When you go to Magnolia Gardens don’t expect formal, colonial gardens like those at nearby Middleton Place. Yes, it dates back to 1676 when the original owners had a rice plantation and a garden for their own amusement but during the 19th century, the Civil War changed the nature of plantation life and the gardens were redesigned to reflect the naturalistic trends that were prevalent in England and elsewhere at that time. Magnolia Gardens has a lot to offer and the secret to its charm lies in the dark water created by the tannic acid from the roots of the native bald cypress that populate the environs. The dark waters act as mirrors for the trees, sky, and bridges that fill the landscape and Spanish moss embellish the stately live oaks. The natural vegetation is enhanced by the bright colored flowers of the introduced species, as was the style in that era. In spring, the azaleas make this a paradise but over the years the owners have introduced a variety of plants to extend the beauty of the gardens year-round.

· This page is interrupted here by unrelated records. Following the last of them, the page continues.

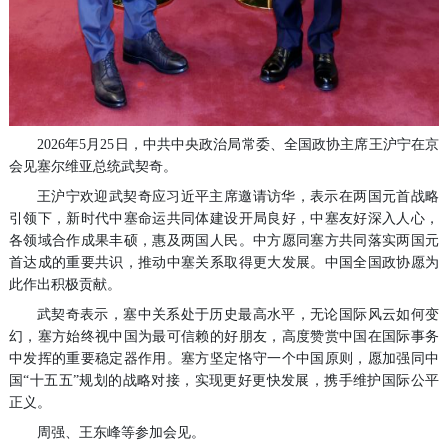
2026年5月25日，中共中央政治局常委、全国政协主席王沪宁在京
会见塞尔维亚总统武契奇。
王沪宁欢迎武契奇应习近平主席邀请访华，表示在两国元首战略
引领下，新时代中塞命运共同体建设开局良好，中塞友好深入人心，
各领域合作成果丰硕，惠及两国人民。中方愿同塞方共同落实两国元
首达成的重要共识，推动中塞关系取得更大发展。中国全国政协愿为
此作出积极贡献。
武契奇表示，塞中关系处于历史最高水平，无论国际风云如何变
幻，塞方始终视中国为最可信赖的好朋友，高度赞赏中国在国际事务
中发挥的重要稳定器作用。塞方坚定恪守一个中国原则，愿加强同中
国“十五五”规划的战略对接，实现更好更快发展，携手维护国际公平
正义。
周强、王东峰等参加会见。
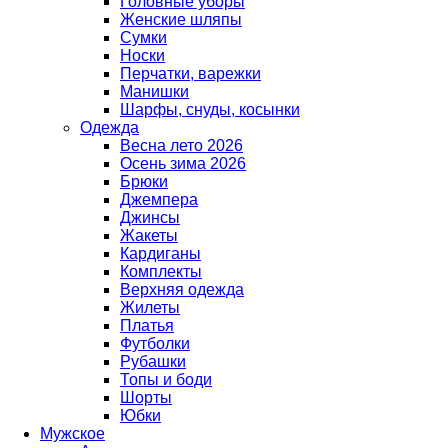
Головные уборы
Женские шляпы
Сумки
Носки
Перчатки, варежки
Манишки
Шарфы, снуды, косынки
Одежда
Весна лето 2026
Осень зима 2026
Брюки
Джемпера
Джинсы
Жакеты
Кардиганы
Комплекты
Верхняя одежда
Жилеты
Платья
Футболки
Рубашки
Топы и боди
Шорты
Юбки
Мужское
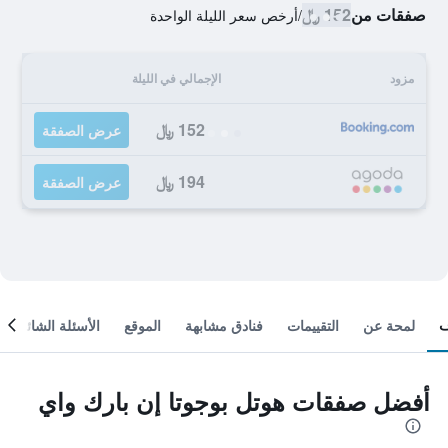
صفقات من
152 ﷼
/
أرخص سعر الليلة الواحدة
مزود
الإجمالي في الليلة
152 ﷼
عرض الصفقة
194 ﷼
عرض الصفقة
لمحة عن
التقييمات
فنادق مشابهة
الموقع
الأسئلة الشائعة
أفضل صفقات هوتل بوجوتا إن بارك واي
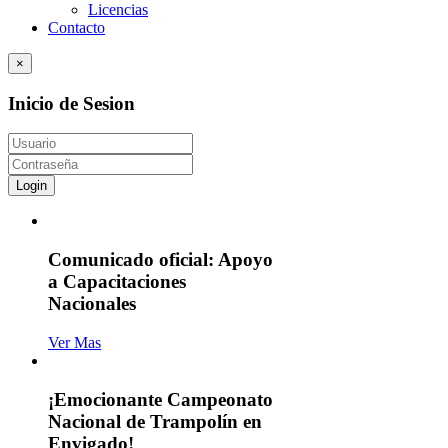
Licencias
Contacto
×
Inicio de Sesion
Login
Comunicado oficial: Apoyo
a Capacitaciones
Nacionales
Ver Mas
¡Emocionante Campeonato
Nacional de Trampolín en
Envigado!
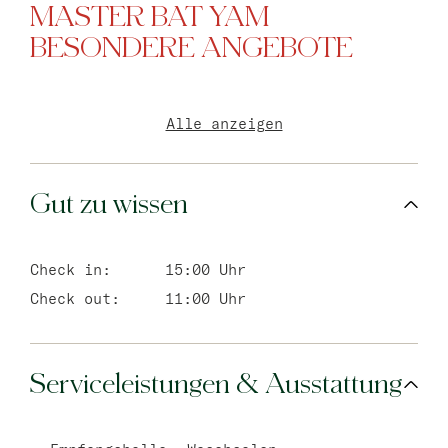
MASTER BAT YAM
BESONDERE ANGEBOTE
Alle anzeigen
Gut zu wissen
Check in:
15:00 Uhr
Check out:
11:00 Uhr
Serviceleistungen & Ausstattung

Other features of Magnolia Gardens that have caught the fancy of gardeners are the gardens featuring camellias and magnolias, the 16th century maze, an herb garden, a Biblical garden, and a topiary garden. A visit to the plantation house and the former slave street recall the early history of the area and are well worth a visit. Many nature lovers find the diversity of plant and animal life in the Audubon Swamp Garden the highlight of their visit.
The best time to visit Magnolia Gardens is spring when the camellias and Indica azleas are in full bloom. Combine it with a visit to the other gardens near Charleston, S. C. and you have a fabulous horticultural experience.